Exercise prompt:
Your job here is to restate every record exactly, pictures excluded.

Records supplied:
=== Begin Enclosure ===

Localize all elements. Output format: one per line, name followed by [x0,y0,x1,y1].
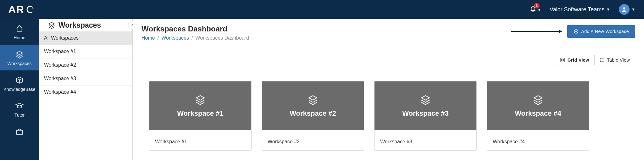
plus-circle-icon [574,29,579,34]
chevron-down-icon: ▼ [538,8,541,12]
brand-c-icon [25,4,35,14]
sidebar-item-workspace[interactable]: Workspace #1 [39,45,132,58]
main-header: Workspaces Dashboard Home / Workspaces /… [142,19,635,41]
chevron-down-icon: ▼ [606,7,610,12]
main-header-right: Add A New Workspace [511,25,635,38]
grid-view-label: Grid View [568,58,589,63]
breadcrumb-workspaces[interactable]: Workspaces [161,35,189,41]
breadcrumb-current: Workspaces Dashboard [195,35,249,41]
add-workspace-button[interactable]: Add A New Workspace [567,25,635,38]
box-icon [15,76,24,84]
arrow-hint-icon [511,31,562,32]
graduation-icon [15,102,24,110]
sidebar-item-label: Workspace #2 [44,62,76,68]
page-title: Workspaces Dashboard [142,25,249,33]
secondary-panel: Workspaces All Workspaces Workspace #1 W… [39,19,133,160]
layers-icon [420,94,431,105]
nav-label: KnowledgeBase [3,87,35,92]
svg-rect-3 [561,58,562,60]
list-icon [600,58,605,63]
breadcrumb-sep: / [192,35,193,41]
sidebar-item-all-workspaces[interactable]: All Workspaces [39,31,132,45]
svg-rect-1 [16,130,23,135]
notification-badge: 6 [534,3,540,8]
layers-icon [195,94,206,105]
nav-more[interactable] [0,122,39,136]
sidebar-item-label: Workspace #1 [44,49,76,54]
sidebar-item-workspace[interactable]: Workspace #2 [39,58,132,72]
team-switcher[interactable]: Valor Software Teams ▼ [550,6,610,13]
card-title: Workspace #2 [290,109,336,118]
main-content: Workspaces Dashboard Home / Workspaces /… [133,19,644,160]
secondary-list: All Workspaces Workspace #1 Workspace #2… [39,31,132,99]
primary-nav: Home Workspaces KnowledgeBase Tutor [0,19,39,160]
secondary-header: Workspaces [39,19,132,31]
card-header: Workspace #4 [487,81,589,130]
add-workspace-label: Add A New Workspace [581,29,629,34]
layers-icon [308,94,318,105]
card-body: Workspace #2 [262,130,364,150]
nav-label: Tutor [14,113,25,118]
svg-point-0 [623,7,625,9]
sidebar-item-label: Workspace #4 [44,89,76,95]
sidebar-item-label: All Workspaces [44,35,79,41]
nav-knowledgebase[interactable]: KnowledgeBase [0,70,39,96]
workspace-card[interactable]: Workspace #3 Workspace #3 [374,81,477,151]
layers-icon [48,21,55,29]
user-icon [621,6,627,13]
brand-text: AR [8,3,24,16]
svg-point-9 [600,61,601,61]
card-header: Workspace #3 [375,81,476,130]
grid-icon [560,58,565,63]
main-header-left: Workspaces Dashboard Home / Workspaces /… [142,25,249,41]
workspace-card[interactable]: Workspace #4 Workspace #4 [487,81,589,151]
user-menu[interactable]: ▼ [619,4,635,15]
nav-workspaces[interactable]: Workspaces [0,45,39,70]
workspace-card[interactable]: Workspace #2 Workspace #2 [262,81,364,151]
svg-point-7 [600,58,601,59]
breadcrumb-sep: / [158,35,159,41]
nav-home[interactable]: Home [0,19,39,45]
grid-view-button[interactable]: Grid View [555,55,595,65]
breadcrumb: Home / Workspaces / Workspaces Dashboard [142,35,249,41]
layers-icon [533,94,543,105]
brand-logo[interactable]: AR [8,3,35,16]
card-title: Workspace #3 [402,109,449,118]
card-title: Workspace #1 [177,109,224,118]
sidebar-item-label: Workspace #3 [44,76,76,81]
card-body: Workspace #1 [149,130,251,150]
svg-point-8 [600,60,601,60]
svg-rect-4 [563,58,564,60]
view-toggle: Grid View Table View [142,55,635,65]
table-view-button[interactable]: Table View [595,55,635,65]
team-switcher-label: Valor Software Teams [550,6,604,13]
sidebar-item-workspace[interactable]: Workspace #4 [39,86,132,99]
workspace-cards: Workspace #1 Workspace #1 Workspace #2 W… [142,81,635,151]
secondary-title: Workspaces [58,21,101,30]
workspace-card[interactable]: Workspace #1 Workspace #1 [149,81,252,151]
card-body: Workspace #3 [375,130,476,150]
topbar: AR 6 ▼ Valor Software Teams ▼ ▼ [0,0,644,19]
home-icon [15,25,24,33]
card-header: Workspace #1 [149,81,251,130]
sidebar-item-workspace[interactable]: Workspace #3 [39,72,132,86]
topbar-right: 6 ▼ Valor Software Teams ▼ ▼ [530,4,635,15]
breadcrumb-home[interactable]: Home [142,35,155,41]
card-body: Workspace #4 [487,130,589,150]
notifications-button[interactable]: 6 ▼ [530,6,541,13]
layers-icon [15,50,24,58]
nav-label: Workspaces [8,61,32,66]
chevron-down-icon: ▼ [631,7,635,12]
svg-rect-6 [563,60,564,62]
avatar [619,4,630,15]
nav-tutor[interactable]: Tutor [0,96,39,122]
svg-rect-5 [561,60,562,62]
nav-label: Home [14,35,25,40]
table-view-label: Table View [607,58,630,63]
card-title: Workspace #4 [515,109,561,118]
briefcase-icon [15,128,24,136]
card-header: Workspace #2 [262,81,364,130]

=== End Enclosure ===

Your solution:
Localize all elements. Output format: one per line, name followed by [x0,y0,x1,y1].
plus-circle-icon [574,29,579,34]
chevron-down-icon: ▼ [538,8,541,12]
brand-c-icon [25,4,35,14]
sidebar-item-workspace[interactable]: Workspace #1 [39,45,132,58]
main-header: Workspaces Dashboard Home / Workspaces /… [142,19,635,41]
chevron-down-icon: ▼ [606,7,610,12]
main-header-right: Add A New Workspace [511,25,635,38]
grid-view-label: Grid View [568,58,589,63]
breadcrumb-workspaces[interactable]: Workspaces [161,35,189,41]
breadcrumb-current: Workspaces Dashboard [195,35,249,41]
add-workspace-button[interactable]: Add A New Workspace [567,25,635,38]
box-icon [15,76,24,84]
arrow-hint-icon [511,31,562,32]
graduation-icon [15,102,24,110]
sidebar-item-label: Workspace #2 [44,62,76,68]
page-title: Workspaces Dashboard [142,25,249,33]
secondary-panel: Workspaces All Workspaces Workspace #1 W… [39,19,133,160]
layers-icon [420,94,431,105]
nav-label: KnowledgeBase [3,87,35,92]
svg-rect-3 [561,58,562,60]
list-icon [600,58,605,63]
breadcrumb-sep: / [192,35,193,41]
sidebar-item-all-workspaces[interactable]: All Workspaces [39,31,132,45]
svg-rect-1 [16,130,23,135]
notification-badge: 6 [534,3,540,8]
layers-icon [195,94,206,105]
nav-more[interactable] [0,122,39,136]
sidebar-item-label: Workspace #1 [44,49,76,54]
sidebar-item-workspace[interactable]: Workspace #2 [39,58,132,72]
team-switcher[interactable]: Valor Software Teams ▼ [550,6,610,13]
card-title: Workspace #2 [290,109,336,118]
main-content: Workspaces Dashboard Home / Workspaces /… [133,19,644,160]
secondary-list: All Workspaces Workspace #1 Workspace #2… [39,31,132,99]
primary-nav: Home Workspaces KnowledgeBase Tutor [0,19,39,160]
secondary-header: Workspaces [39,19,132,31]
card-header: Workspace #4 [487,81,589,130]
add-workspace-label: Add A New Workspace [581,29,629,34]
layers-icon [308,94,318,105]
card-body: Workspace #2 [262,130,364,150]
nav-label: Tutor [14,113,25,118]
svg-point-0 [623,7,625,9]
sidebar-item-label: Workspace #4 [44,89,76,95]
sidebar-item-label: All Workspaces [44,35,79,41]
nav-knowledgebase[interactable]: KnowledgeBase [0,70,39,96]
workspace-card[interactable]: Workspace #3 Workspace #3 [374,81,477,151]
layers-icon [48,21,55,29]
user-icon [621,6,627,13]
brand-text: AR [8,3,24,16]
svg-point-9 [600,61,601,61]
card-header: Workspace #3 [375,81,476,130]
grid-icon [560,58,565,63]
main-header-left: Workspaces Dashboard Home / Workspaces /… [142,25,249,41]
workspace-card[interactable]: Workspace #4 Workspace #4 [487,81,589,151]
user-menu[interactable]: ▼ [619,4,635,15]
nav-workspaces[interactable]: Workspaces [0,45,39,70]
workspace-card[interactable]: Workspace #2 Workspace #2 [262,81,364,151]
svg-point-7 [600,58,601,59]
breadcrumb-sep: / [158,35,159,41]
nav-home[interactable]: Home [0,19,39,45]
grid-view-button[interactable]: Grid View [555,55,595,65]
breadcrumb: Home / Workspaces / Workspaces Dashboard [142,35,249,41]
layers-icon [533,94,543,105]
brand-logo[interactable]: AR [8,3,35,16]
card-title: Workspace #3 [402,109,449,118]
card-title: Workspace #1 [177,109,224,118]
sidebar-item-label: Workspace #3 [44,76,76,81]
card-body: Workspace #1 [149,130,251,150]
svg-point-8 [600,60,601,60]
svg-rect-4 [563,58,564,60]
view-toggle: Grid View Table View [142,55,635,65]
table-view-button[interactable]: Table View [595,55,635,65]
team-switcher-label: Valor Software Teams [550,6,604,13]
sidebar-item-workspace[interactable]: Workspace #4 [39,86,132,99]
workspace-cards: Workspace #1 Workspace #1 Workspace #2 W… [142,81,635,151]
secondary-title: Workspaces [58,21,101,30]
workspace-card[interactable]: Workspace #1 Workspace #1 [149,81,252,151]
card-body: Workspace #3 [375,130,476,150]
topbar: AR 6 ▼ Valor Software Teams ▼ ▼ [0,0,644,19]
home-icon [15,25,24,33]
card-header: Workspace #1 [149,81,251,130]
sidebar-item-workspace[interactable]: Workspace #3 [39,72,132,86]
topbar-right: 6 ▼ Valor Software Teams ▼ ▼ [530,4,635,15]
breadcrumb-home[interactable]: Home [142,35,155,41]
card-body: Workspace #4 [487,130,589,150]
notifications-button[interactable]: 6 ▼ [530,6,541,13]
layers-icon [15,50,24,58]
nav-label: Workspaces [8,61,32,66]
chevron-down-icon: ▼ [631,7,635,12]
svg-rect-6 [563,60,564,62]
avatar [619,4,630,15]
nav-tutor[interactable]: Tutor [0,96,39,122]
svg-rect-5 [561,60,562,62]
nav-label: Home [14,35,25,40]
table-view-label: Table View [607,58,630,63]
card-title: Workspace #4 [515,109,561,118]
briefcase-icon [15,128,24,136]
card-header: Workspace #2 [262,81,364,130]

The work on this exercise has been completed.